Los ingredientes del vasco fueron: corazón, riñón, lengua e hígado, un picado de estas vísceras conjuntamente con las siguientes verduras: cebolla, locote, mucho ajo, pimienta en grano, blanca o negra, aji picante ("puta parió", como lo denominaba el vasco), sal, grasa de cerdo o aceite de oliva.

Los primeros batiburrillos se cocinaban en un recipiente de cobre con el aceite o con la grasa de cerdo, se le agregaba mucho ajo, cebolla, locote, sal con todas la vísceras del animal faenado y se hervía durante varias horas, y luego se le agregaba la pimienta en grano, el ají o locote ky'yi, se iba probando y cuando se empieza a freír, se agrega el vino tinto y por ultimo el hígado unos veinte minutos antes de terminar la cocción. Posteriormente, lo deleitaban los paisanos con pan y vino.
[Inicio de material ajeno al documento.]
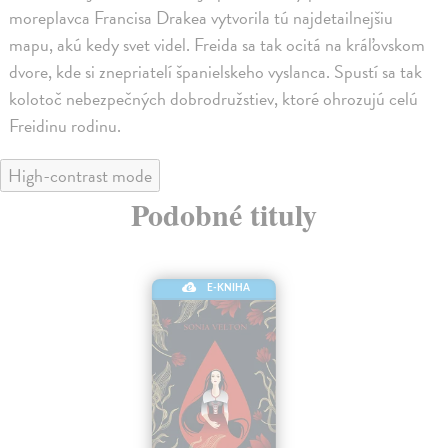
moreplavca Francisa Drakea vytvorila tú najdetailnejšiu
mapu, akú kedy svet videl. Freida sa tak ocitá na kráľovskom
dvore, kde si znepriatelí španielskeho vyslanca. Spustí sa tak
kolotoč nebezpečných dobrodružstiev, ktoré ohrozujú celú
Freidinu rodinu.
High-contrast mode
Podobné tituly
E-KNIHA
El batiburrillo de ganado vacuno tuvo su presentación un tiempo después con la misma receta pero con el agregado y previa cocción del mondongo. Y esta receta llegó al pueblo por intermedio de los amigos don Jacildo Marín, Mamerto, Fredesvindo y Juan Romero, Cever Ramos, Nicolás Irún y sus hermanos Félix Lorenzo y José Tomás, además de Eduardo Vargas, entre otros, porque este acontecimiento era una fiesta entre vecinos.

Numa Guillén relató que ante la numerosa cantidad de personas que asistieron a la celebración religiosa, el intendente de entonces, don Juan Romero, donó tres novillos para el alimento de los asistentes y encomendó a don Sebastián que, con sus amigos, elaboren de las vísceras de dichos animales el batiburrillo.

Los vascos y paisanos acompañaban con vino en bota y pan, los vecinos, con vino y mandioca, la señora Brígida Zubia Erostarbe servía en cazuelas de barro tan exquisito plato.

Desde entonces se hizo tradición preparar en los grandes acontecimientos, como plato de entrada, este exquisito menú que es un legado a San Juan Bautista Misiones, como lo escribía en su libro Reminiscencias Sanjuaninas su actor Gregorio César Colmán: don Sebastián Sazaín y Zubillaga, de alma europea y corazón sanjuanino.